I'd be wary of tying the two together and going on both as the difference in flexibility and diameter will affect how well the knots work. I'm pretty sure you need to use a certain type of knot to be safe.

To be honset, a simpler system would be to use the dynamic rope as a pull-line, so you only weight the static. If you do a search on here, you should find a description of how to do it.
 john arran 18 Jan 2012
In reply to blob737:

The short answer is Yes you can do this.

The longer version is that of course you would need to be competent in passing a knot after 5m of abseiling, and also that because the ropes behave differently you may well find in some situations that, if you've just passed the rope through a krab or ring at the anchor, you may see some slippage as one rope pulls a little more than the other. This would mean that the knot would most likely creep down slowly as you descended, with the result that your dynamic rope could end up being a little shorter than your static one when you arrived at the bottom. Any such creeping would also cause both ropes to rub against the rock at any contact point, with potential abrasion issues.
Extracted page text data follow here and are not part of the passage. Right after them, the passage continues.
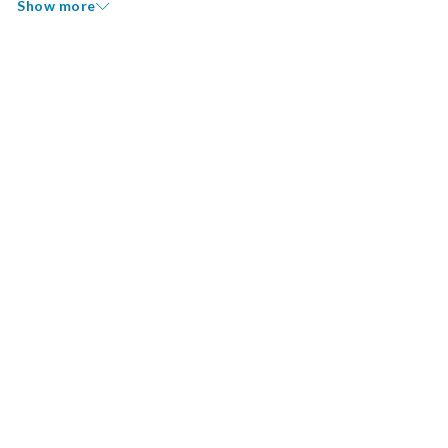
Show more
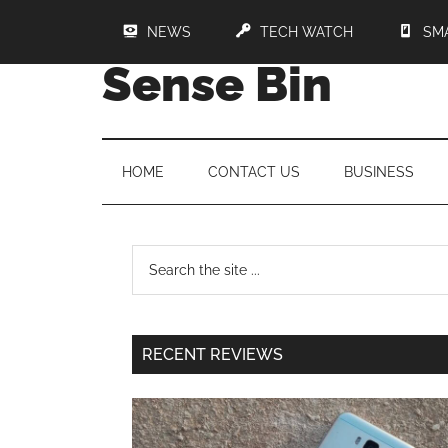
NEWS
TECH WATCH
SM
Sense Bin
HOME
CONTACT US
BUSINESS
RECENT REVIEWS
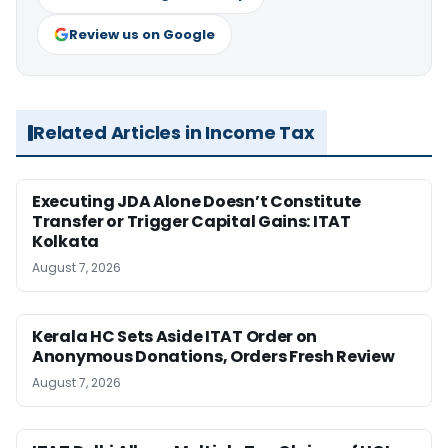
Review us on Google
Related Articles in Income Tax
Executing JDA Alone Doesn’t Constitute
Transfer or Trigger Capital Gains: ITAT
Kolkata
August 7, 2026
Kerala HC Sets Aside ITAT Order on
Anonymous Donations, Orders Fresh Review
August 7, 2026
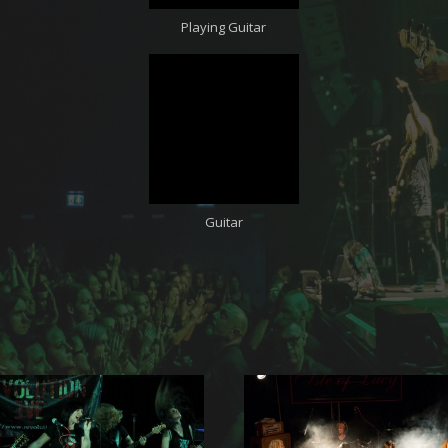
Playing Guitar
Guitar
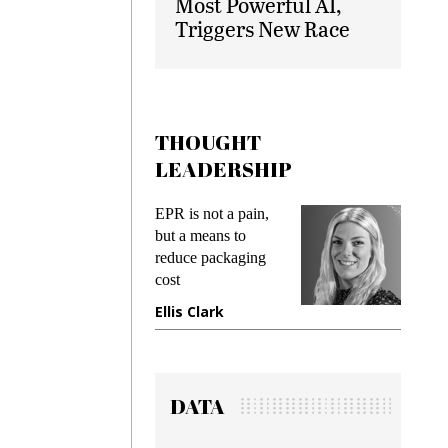
Most Powerful AI,
Triggers New Race
THOUGHT
LEADERSHIP
EPR is not a pain,
Meeting
ing
but a means to
demands
me
reduce packaging
preventin
cost
gadget i
ne
Ellis Clark
Manjit 
DATA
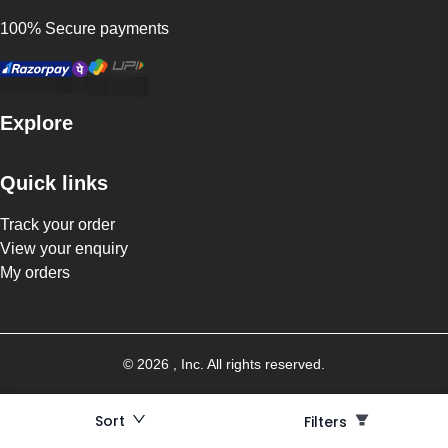
100% Secure payments
Explore
Quick links
Track your order
View your enquiry
My orders
©
2026
, Inc. All rights reserved.
Sort
Filters
Filters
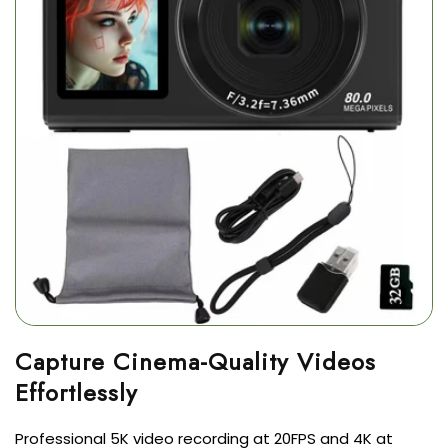
Capture Cinema-Quality Videos
Professional 5K video recording at 20FPS and 4K at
So yes it's possible, but be aware of the issues and make sure you don't leave yourself stranded 4m above a rocky landing, on ropes which are shredded to the core!
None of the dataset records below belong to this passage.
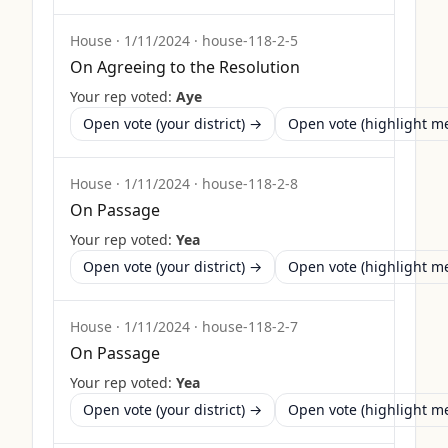
House
·
1/11/2024
·
house-118-2-5
On Agreeing to the Resolution
Your rep voted:
Aye
Open vote (your district) →
Open vote (highlight 
House
·
1/11/2024
·
house-118-2-8
On Passage
Your rep voted:
Yea
Open vote (your district) →
Open vote (highlight 
House
·
1/11/2024
·
house-118-2-7
On Passage
Your rep voted:
Yea
Open vote (your district) →
Open vote (highlight 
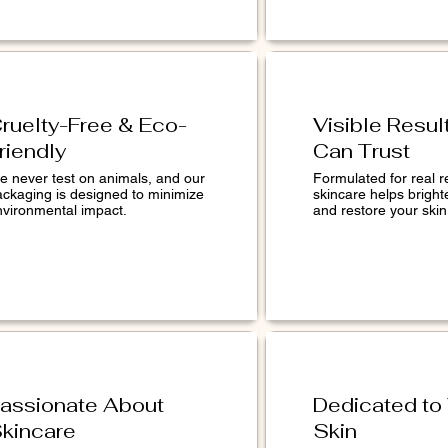
ruelty-Free & Eco-
Visible Resul
riendly
Can Trust
e never test on animals, and our
Formulated for real r
ackaging is designed to minimize
skincare helps bright
nvironmental impact.
and restore your skin 
assionate About
Dedicated to
kincare
Skin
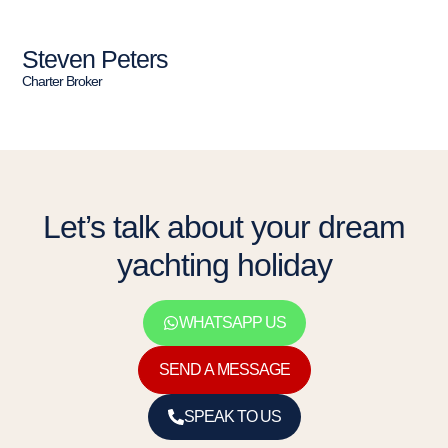
Steven Peters
Charter Broker
Let’s talk about your dream
yachting holiday
WHATSAPP US
SEND A MESSAGE
SPEAK TO US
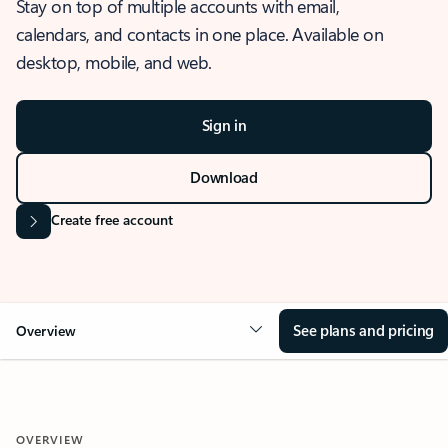
Stay on top of multiple accounts with email,
calendars, and contacts in one place. Available on
desktop, mobile, and web.
Sign in
Download
Create free account
See plans and pricing
Overview
OVERVIEW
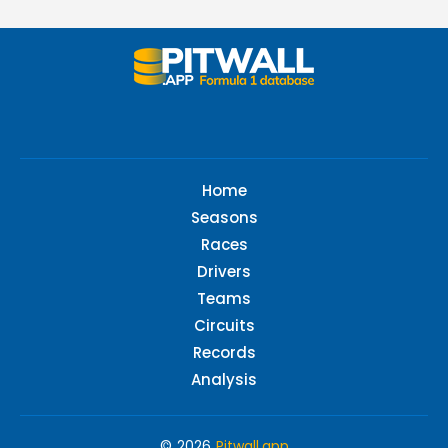
Home
Seasons
Races
Drivers
Teams
Circuits
Records
Analysis
© 2026
Pitwall.app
ps. I don't mean to be alarmist - by far the most likely outcome is that the abseil will work entirely as normal.
 Richard Hall 18 Jan 2012
In reply to blob737: Much better to just do 50m abs, no need to pass a knot then.
In reply to blob737:
> Right, so i have 1 50m Single dynamic rope, and 1 60M Static rap rope, can i tie these together and descend the full 55m on them? or is it more technical than that?

The answers have been a little weird so far, but unless they have spotted a typo I haven't, heres my tupence.

You want to ab 55m, ye? And you have one 50m dynamic which you will use for climbing, and one 60m static rope.

Surely, as you won't be climbing on the static, you can just anchor one end of it to the top and ab down? then collect it once you've finished?

DC
In reply to blob737: why complicate things? just tie the ropes together at their ends with a suitable knot like the reef knot with single fishermans backup (which uses about a meter of rope to tie) tie the other end of the ropes togetther so you don't slip off the ends and just ab the full distance possible which will be shorter than 55m I suspect given all the knots!
 andy_e 18 Jan 2012
I presume you mean so you can retrieve your ropes?

pass on rope around tree / through anchor etc..

Tie each rope together with a double fishermans knot.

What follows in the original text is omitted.